#### Transcribed page contents:

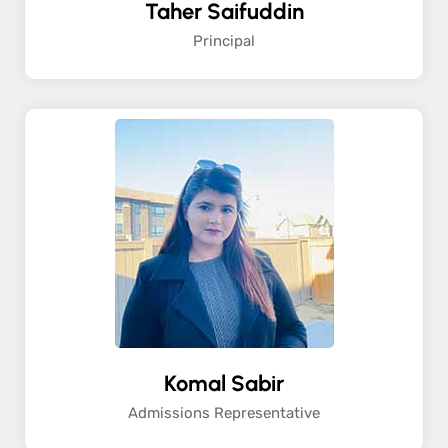
Taher Saifuddin
Principal
Komal Sabir
Admissions Representative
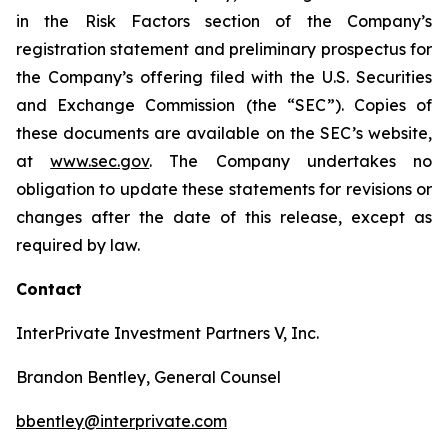
in the Risk Factors section of the Company’s
registration statement and preliminary prospectus for
the Company’s offering filed with the U.S. Securities
and Exchange Commission (the “SEC”). Copies of
these documents are available on the SEC’s website,
at
www.sec.gov
. The Company undertakes no
obligation to update these statements for revisions or
changes after the date of this release, except as
required by law.
Contact
InterPrivate Investment Partners V, Inc.
Brandon Bentley, General Counsel
bbentley@interprivate.com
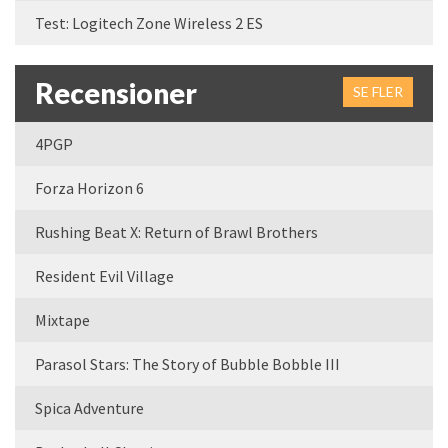
Test: Logitech Zone Wireless 2 ES
Recensioner
SE FLER
4PGP
Forza Horizon 6
Rushing Beat X: Return of Brawl Brothers
Resident Evil Village
Mixtape
Parasol Stars: The Story of Bubble Bobble III
Spica Adventure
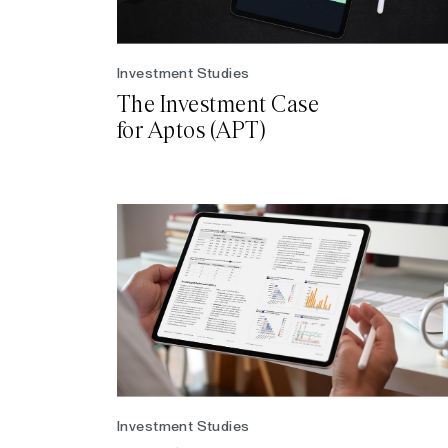
Investment Studies
The Investment Case
for Aptos (APT)
Investment Studies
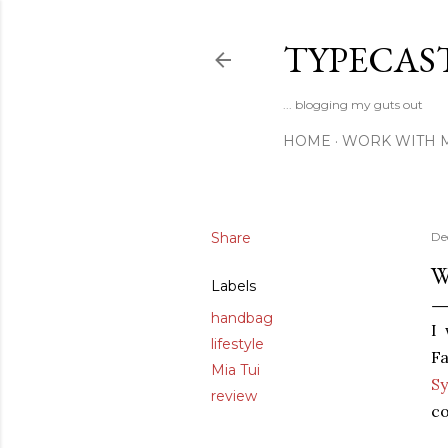
TYPECAS
... blogging my guts out
HOME
WORK WITH 
Share
De
W
Labels
handbag
I
lifestyle
Fa
Mia Tui
Sy
review
c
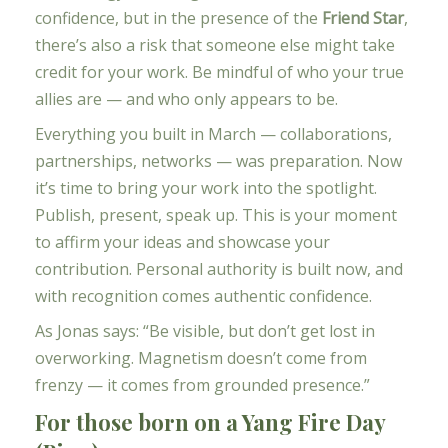
confidence, but in the presence of the
Friend Star
,
there’s also a risk that someone else might take
credit for your work. Be mindful of who your true
allies are — and who only appears to be.
Everything you built in March — collaborations,
partnerships, networks — was preparation. Now
it’s time to bring your work into the spotlight.
Publish, present, speak up. This is your moment
to affirm your ideas and showcase your
contribution. Personal authority is built now, and
with recognition comes authentic confidence.
As Jonas says: “Be visible, but don’t get lost in
overworking. Magnetism doesn’t come from
frenzy — it comes from grounded presence.”
For those born on a Yang Fire Day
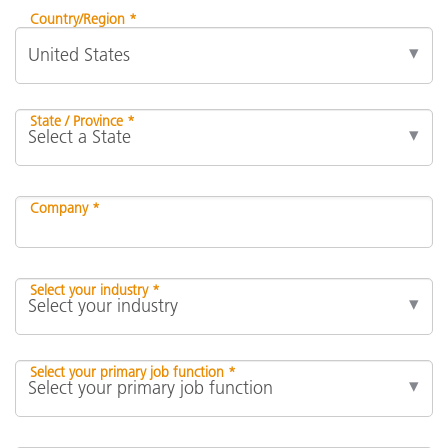
Country/Region *
State / Province *
Company *
Select your industry *
Select your primary job function *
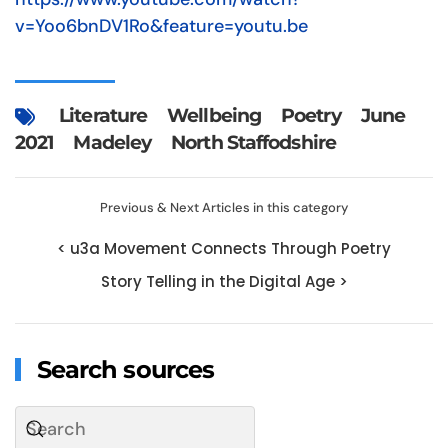
v=Yoo6bnDV1Ro&feature=youtu.be
Literature
Wellbeing
Poetry
June
2021
Madeley
North Staffodshire
Previous & Next Articles in this category
< u3a Movement Connects Through Poetry
Story Telling in the Digital Age >
Search sources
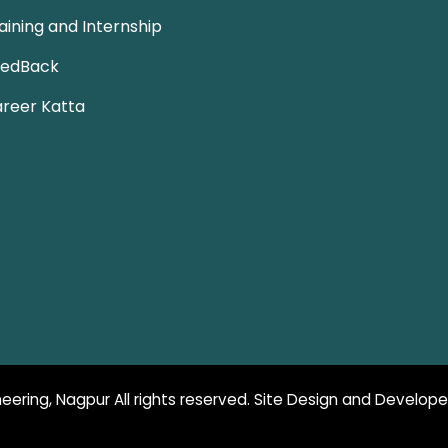
aining and Internship
eedBack
reer Katta
eering, Nagpur All rights reserved. Site Design and Develop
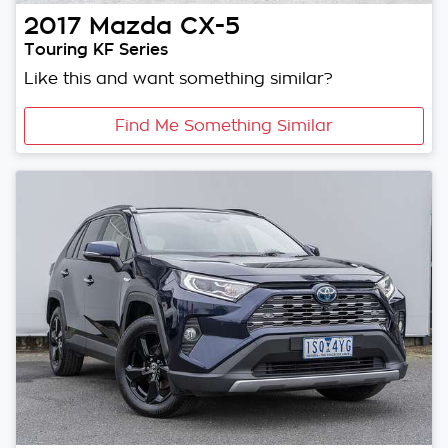
2017
Mazda
CX-5
Touring KF Series
Like this and want something similar?
Find Me Something Similar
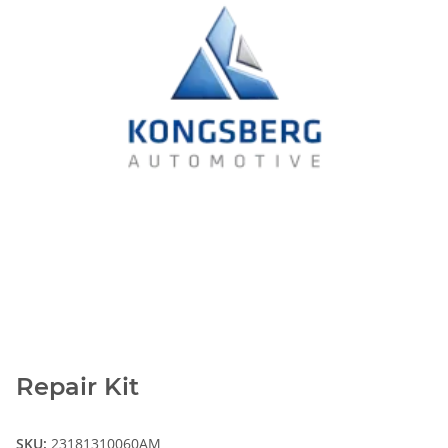
Repair Kit
SKU:
23181310060AM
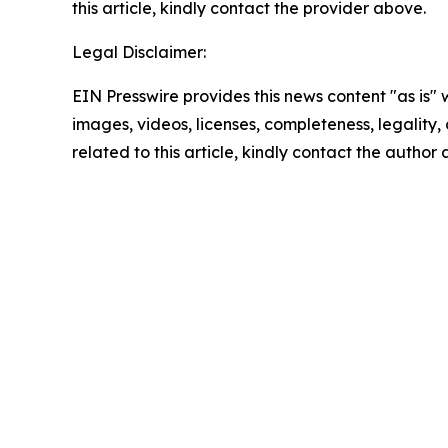
this article, kindly contact the provider above.
Legal Disclaimer:
EIN Presswire provides this news content "as is" 
images, videos, licenses, completeness, legality, o
related to this article, kindly contact the author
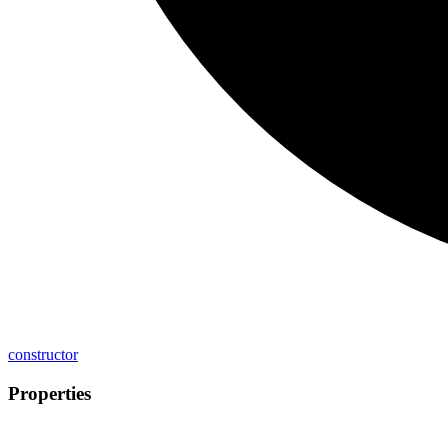
constructor
Properties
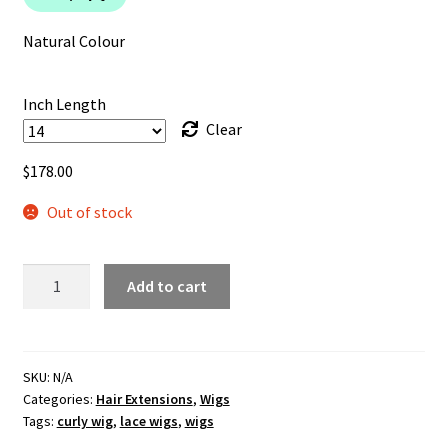
through
$199.99
Natural Colour
Inch Length
Clear
$
178.00
Out of stock
Deep
Add to cart
Body
Wave
Lace
Front
SKU:
N/A
Categories:
Hair Extensions
,
Wigs
Wig
Tags:
curly wig
,
lace wigs
,
wigs
quantity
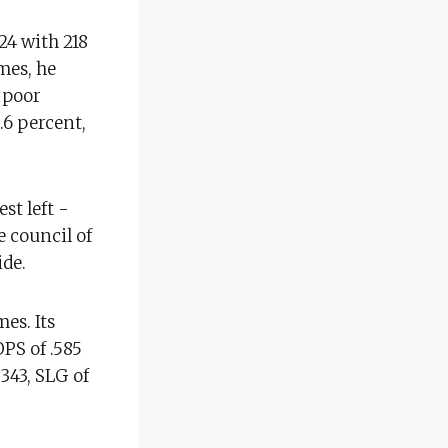
24 with 218
mes, he
 poor
.6 percent,
est left -
e council of
ide.
es. Its
OPS of .585
.343, SLG of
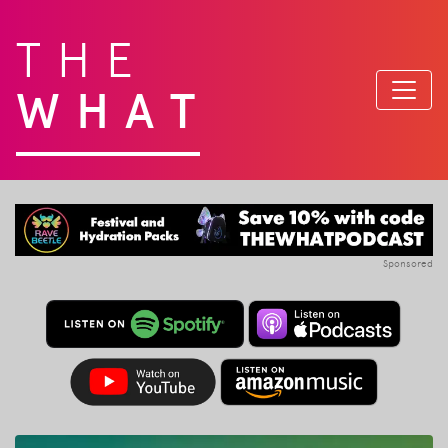
THE
WHAT
Sponsored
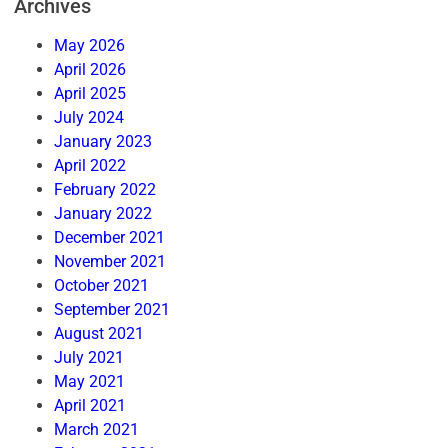
Archives
May 2026
April 2026
April 2025
July 2024
January 2023
April 2022
February 2022
January 2022
December 2021
November 2021
October 2021
September 2021
August 2021
July 2021
May 2021
April 2021
March 2021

#### PROBLEM STATEMENT:
Would you give the data above again word for word, skipping any images?

#### RESPONSE:
Taher Saifuddin
Principal
Komal Sabir
Admissions Representative
in the Risk Factors section of the Company’s
registration statement and preliminary prospectus for
the Company’s offering filed with the U.S. Securities
and Exchange Commission (the “SEC”). Copies of
these documents are available on the SEC’s website,
at
www.sec.gov
. The Company undertakes no
obligation to update these statements for revisions or
changes after the date of this release, except as
required by law.
Contact
InterPrivate Investment Partners V, Inc.
Brandon Bentley, General Counsel
bbentley@interprivate.com
Test: Logitech Zone Wireless 2 ES
Recensioner
SE FLER
4PGP
Forza Horizon 6
Rushing Beat X: Return of Brawl Brothers
Resident Evil Village
Mixtape
Parasol Stars: The Story of Bubble Bobble III
Spica Adventure
Investment Studies
The Investment Case
for Aptos (APT)
Investment Studies
TYPECAS
... blogging my guts out
HOME
WORK WITH 
Share
De
W
Labels
handbag
I
lifestyle
Fa
Mia Tui
Sy
review
c
confidence, but in the presence of the
Friend Star
,
there’s also a risk that someone else might take
credit for your work. Be mindful of who your true
allies are — and who only appears to be.
Everything you built in March — collaborations,
partnerships, networks — was preparation. Now
it’s time to bring your work into the spotlight.
Publish, present, speak up. This is your moment
to affirm your ideas and showcase your
contribution. Personal authority is built now, and
with recognition comes authentic confidence.
As Jonas says: “Be visible, but don’t get lost in
overworking. Magnetism doesn’t come from
frenzy — it comes from grounded presence.”
For those born on a Yang Fire Day
Country/Region *
State / Province *
Company *
Select your industry *
Select your primary job function *
v=Yoo6bnDV1Ro&feature=youtu.be
Literature
Wellbeing
Poetry
June
2021
Madeley
North Staffodshire
Previous & Next Articles in this category
< u3a Movement Connects Through Poetry
Story Telling in the Digital Age >
Search sources
aining and Internship
eedBack
reer Katta
eering, Nagpur All rights reserved. Site Design and Develop
2017
Mazda
CX-5
Touring KF Series
Like this and want something similar?
Find Me Something Similar
Repair Kit
SKU:
23181310060AM
this article, kindly contact the provider above.
Legal Disclaimer:
EIN Presswire provides this news content "as is" 
images, videos, licenses, completeness, legality, o
related to this article, kindly contact the author
constructor
Properties
through
$199.99
Natural Colour
Inch Length
Clear
$
178.00
Out of stock
Deep
Add to cart
Body
Wave
Lace
Front
SKU:
N/A
Categories:
Hair Extensions
,
Wigs
Wig
Tags:
curly wig
,
lace wigs
,
wigs
quantity
24 with 218
mes, he
 poor
.6 percent,
est left -
e council of
ide.
es. Its
OPS of .585
.343, SLG of
THE
WHAT
Sponsored
Archives
May 2026
April 2026
April 2025
July 2024
January 2023
April 2022
February 2022
January 2022
December 2021
November 2021
October 2021
September 2021
August 2021
July 2021
May 2021
April 2021
March 2021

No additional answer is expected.